Oh, Hillary, You Should Have Talked to Us: What Went Wrong in "What Happened"

You may be sick to death of reading about Hillary Clinton’s What Happened, or Hillary Clinton in general.  But before you wish you had some rotten tomatoes to throw, please read on.  I hope to shed some new light.

Unlike her earlier narratives, Hard Choices and Living History, primarily aimed for future votes, Clinton’s What Happened, far better written and more engrossing than the earlier two, is a poignant and somewhat desperate attempt to define her legacy and control negative reaction to it.  Beyond that, it is an attempt  to convince those, especially women, who did not support her of their grave mistake. 

But sadly, the book does the opposite.  It reveals precisely why Hillary lost the votes of an essential constituency:  white women who are not college graduates and why she did not overwhelmingly win the votes of those who are college graduates. Hillary’s vulnerability was perceptively examined pre-election by pollster-researcher Peter Hart, who skillfully explained that the brilliant, highly capable and committed candidate was viewed by many women as removed from them by “a glass curtain.” (Query to Hillary’s campaign leadership: Why were’t you listening?)  

In What Happened Hillary repeatedly shares the torment of her loss — letting others down — how much she cares, as well as her lack of understanding about why people do not respond to her and see her true nature.   Her pain is palpable, but her reasoning, though surely holding obvious truths, omits an essential part of the story — the destructive lapses she and her campaign leadership were responsible for. Because of this complete omission, with every expression of blame, she digs herself a deeper hole: Yes, Bernie Sanders detracted from her; Jim Comey’s decisions and timing constituted a horrific blow; President Obama’s advise to keep her cool may have backfired; hatred and distrust of women is a given; Russian political leadership knows no ethical limits (and if President Obama had shared what he knew, it could have helped Hillary); running as a Democrat for a continuing third term was risky business; and men can get away with ethical lapses more easily than women (so what else is new?).

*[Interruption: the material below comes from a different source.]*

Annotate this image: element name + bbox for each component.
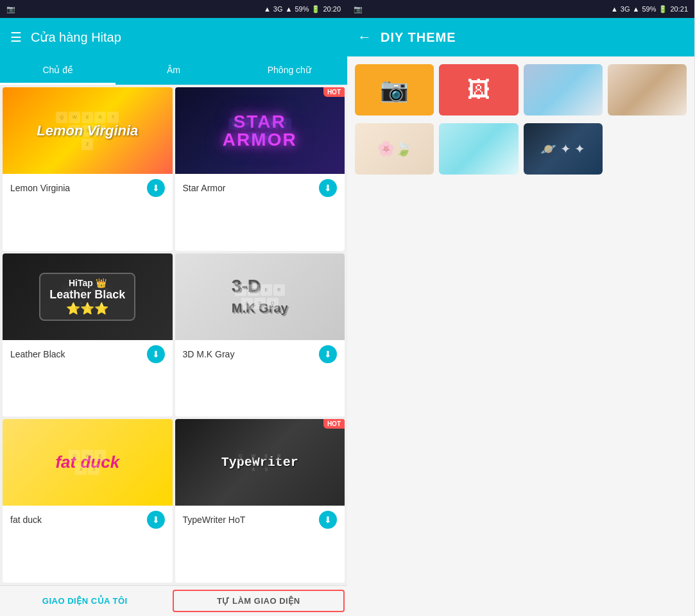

Regardless of the above, Hillary would have won every necessary woman’s vote and then some if she understood the meaning of connection.  It was painful to read that her misunderstanding of this essential person to person (aha, I get her – I understand her) identification, leading to caring and then unyielding support, propelled her to offer a description of the Clinton marital bedroom, which really was none of our business.  Nor was the couple’s routine of “good mornings” and “good nights.”

Consider how women would have rallied around her if:

When she was ill and near collapse went to Chelsea’s home, Hillary, upon leaving her daughter’s home, would have told us:   “I would like you to know that I have pneumonia, am on big time antibiotics, and with a little rest will soon be fine.  Your caring and concern will also go a long way to help me, and I am thankful for it.”  Instead, Hillary writes in her book (p. 101-2), “I ended up having to parade in front of the cameras after leaving my daughter’s apartment – where I had gone to rest – to reassure the world that I was fine.”

After her husband cornered Attorney General Loretta Lynch on her plane, Hillary told us, “Well, you can imagine the bad night Bill and I had after I learned about this!  It looked awful.  But I really believe that absolutely no ethical boundaries were crossed.  Still, it should not have happened, was unfair to Attorney General Lynch, and I apologize for both Bill and me.”  Instead, in a convoluted explanation, we find (on p. 112) that Jim Comey is to blame for Bill’s judgment lapse, which harmed Hillary as well as Attorney General Lynch: “Comey has...pointed to the fact that Lynch and my husband had a brief, unplanned conversation on a tarmac…when their planes happened to be next to each other.  Nothing inappropriate was said in any way, but both of them came to regret exchanging pleasantries that day because of the firestorm that happened. (italics and bold print mine).” (Query to to Hillary: Who initiated this firestorm?)  

When Hillary’s blackberry fiasco involving national security issues was exposed, she had immediately shared, “I was wrong. Every woman’s life has so many moving parts.  In an attempt to make my life easier, I failed to understand that I was selecting an inappropriate shortcut.”  Instead we are faced with a 32 page chapter entitled “Those Damn Emails,” which concludes (p. 323): “The further we get from the election, the stranger it seems that this controversy could swing a national election with such monumental consequences.”

Hillary Clinton took a nap in the afternoon of election day believing that she would wake up the first woman president of the United States. The Clinton campaign leadership was so sure of this win that they stopped  polling in individual states a month before the election.

On election night I was more furious at Hillary’s campaign leadership for inexcusable lapses than I was at her.  And after I read What Happened, I became incensed at her editors for not insisting that to reach those who did not recognize all she had to offer it was necessary to let go of rationalizations — and just talk to us.  Yet, here’s the upside:  The women who most strongly supported Clinton were women ages 18 to 29.  Hillary’s What Happened will no doubt serve as their political guide in far more instructive ways than its author ever imagined.